◆ **Source data**:
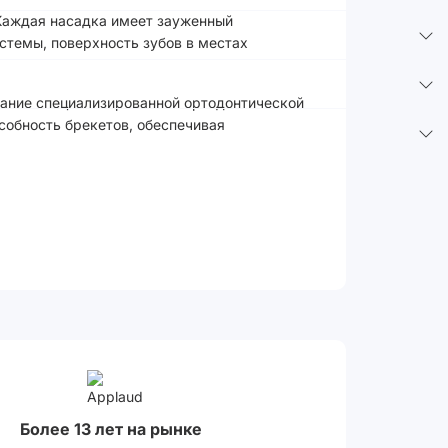
Каждая насадка имеет зауженный
стемы, поверхность зубов в местах
вание специализированной ортодонтической
собность брекетов, обеспечивая
Более 13 лет на рынке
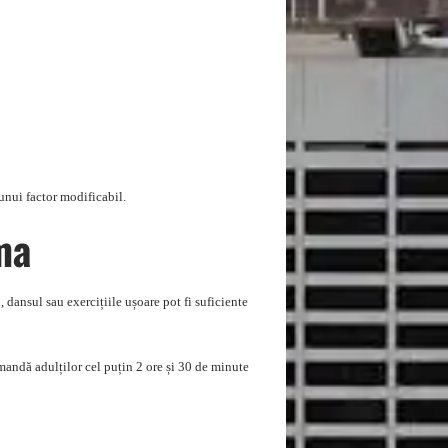
unui factor modificabil.
ma
l, dansul sau exercițiile ușoare pot fi suficiente
andă adulților cel puțin 2 ore și 30 de minute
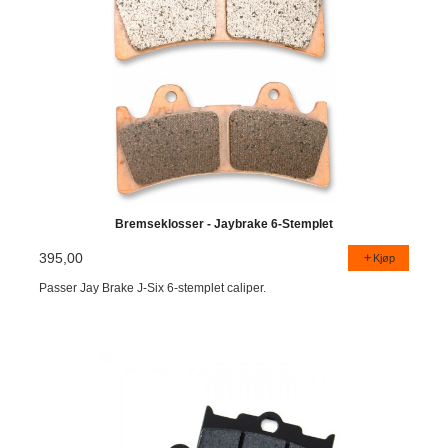
Bremseklosser - Jaybrake 6-Stemplet
395,00
Kjøp
Passer Jay Brake J-Six 6-stemplet caliper.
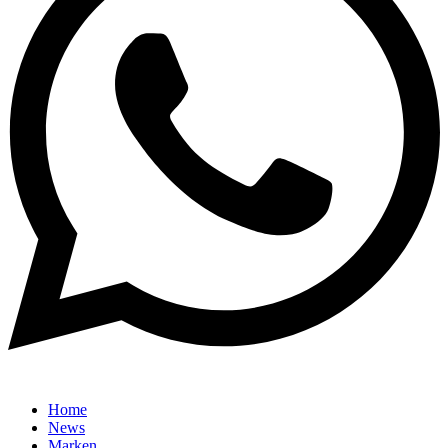
Home
News
Marken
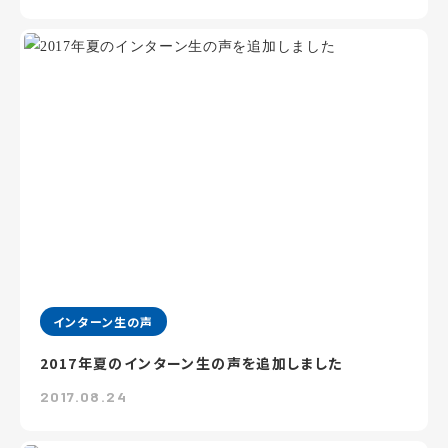
インターン生の声
2017年夏のインターン生の声を追加しました
2017.08.24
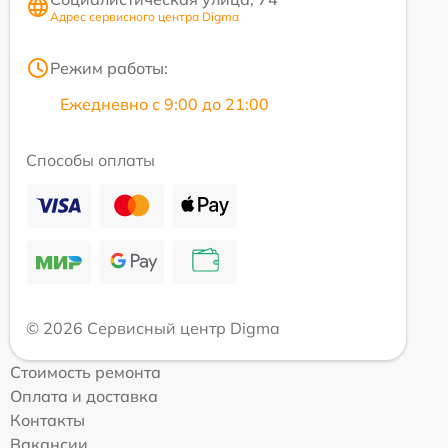
Адрес сервисного центра Digma
Режим работы:
Ежедневно с 9:00 до 21:00
Способы оплаты
© 2026 Сервисный центр Digma
Стоимость ремонта
Оплата и доставка
Контакты
Вакансии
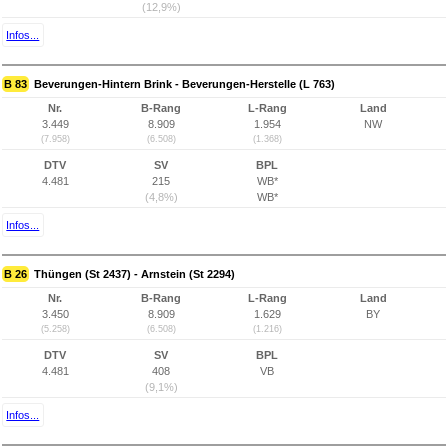
(12,9%)
Infos...
B 83
Beverungen-Hintern Brink - Beverungen-Herstelle (L 763)
Nr.
B-Rang
L-Rang
Land
3.449
8.909
1.954
NW
(7.958)
(6.508)
(1.368)
DTV
SV
BPL
4.481
215
WB*
(4,8%)
WB*
Infos...
B 26
Thüngen (St 2437) - Arnstein (St 2294)
Nr.
B-Rang
L-Rang
Land
3.450
8.909
1.629
BY
(5.258)
(6.508)
(1.216)
DTV
SV
BPL
4.481
408
VB
(9,1%)
Infos...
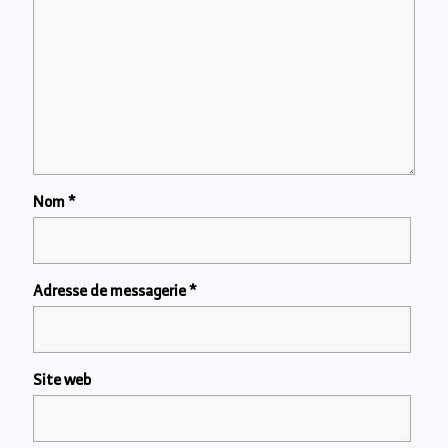
Nom
*
Adresse de messagerie
*
Site web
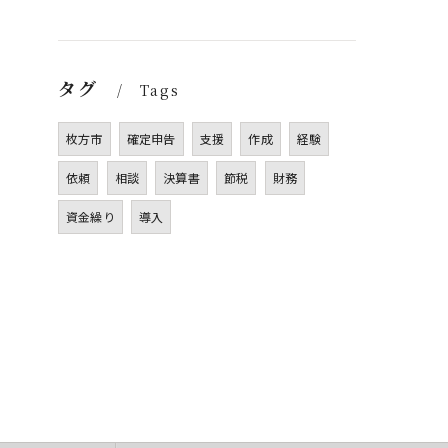
タグ
Tags
枚方市
確定申告
支援
作成
経験
依頼
相談
決算書
節税
財務
資金繰り
導入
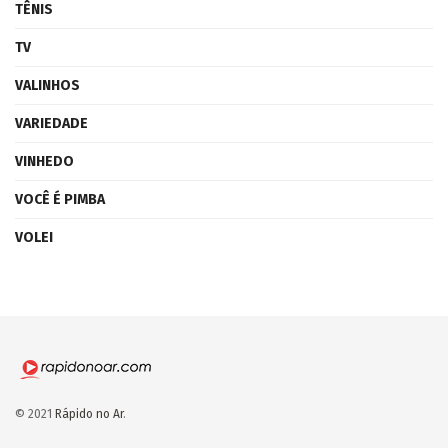
TÊNIS
TV
VALINHOS
VARIEDADE
VINHEDO
VOCÊ É PIMBA
VOLEI
© 2021
Rápido no Ar
.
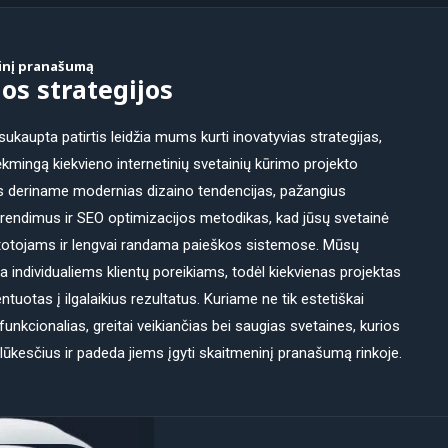
inį pranašumą
os strategijos
aupta patirtis leidžia mums kurti inovatyvias strategijas,
ėkmingą kiekvieno internetinių svetainių kūrimo projekto
s deriname modernias dizaino tendencijas, pažangius
rendimus ir SEO optimizacijos metodikas, kad jūsų svetainė
rtotojams ir lengvai randama paieškos sistemose. Mūsų
a individualiems klientų poreikiams, todėl kiekvienas projektas
entuotas į ilgalaikius rezultatus. Kuriame ne tik estetiškai
r funkcionalias, greitai veikiančias bei saugias svetaines, kurios
 lūkesčius ir padeda jiems įgyti skaitmeninį pranašumą rinkoje.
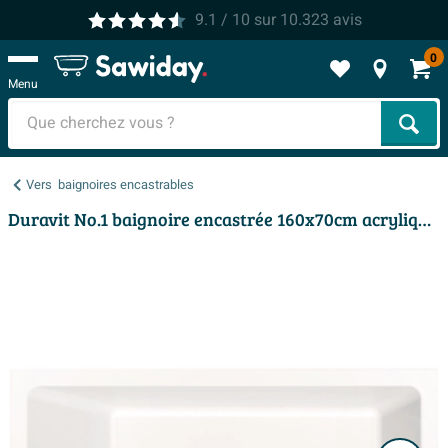
9.1
/ 10
sur
10.323
avis
0
Menu
Cher
Vers
baignoires encastrables
Duravit No.1 baignoire encastrée 160x70cm acrylique Blanc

◆ **What you are asked to do**: Among the entries above, locate the line with "l, dansul sau" and the line with "os strategijos". Give those two lines and all lines between them again, exactly, leaving out the pictures.

◆ **Response to the exercise**:
l, dansul sau exercițiile ușoare pot fi suficiente
andă adulților cel puțin 2 ore și 30 de minute
Bremseklosser - Jaybrake 6-Stemplet
395,00
Kjøp
Passer Jay Brake J-Six 6-stemplet caliper.
Home
News
Marken
インターン生の声
2017年夏のインターン生の声を追加しました
2017.08.24
Адрес сервисного центра Digma
Режим работы:
Ежедневно с 9:00 до 21:00
Способы оплаты
© 2026 Сервисный центр Digma
Стоимость ремонта
Оплата и доставка
Контакты
Вакансии
(12,9%)
Infos...
B 83
Beverungen-Hintern Brink - Beverungen-Herstelle (L 763)
Nr.
B-Rang
L-Rang
Land
3.449
8.909
1.954
NW
(7.958)
(6.508)
(1.368)
DTV
SV
BPL
4.481
215
WB*
(4,8%)
WB*
Infos...
B 26
Thüngen (St 2437) - Arnstein (St 2294)
Nr.
B-Rang
L-Rang
Land
3.450
8.909
1.629
BY
(5.258)
(6.508)
(1.216)
DTV
SV
BPL
4.481
408
VB
(9,1%)
Infos...
Nom
*
Adresse de messagerie
*
Site web
タグ
Tags
枚方市
確定申告
支援
作成
経験
依頼
相談
決算書
節税
財務
資金繰り
導入
TÊNIS
TV
VALINHOS
VARIEDADE
VINHEDO
VOCÊ É PIMBA
VOLEI
© 2021
Rápido no Ar
.
inį pranašumą
os strategijos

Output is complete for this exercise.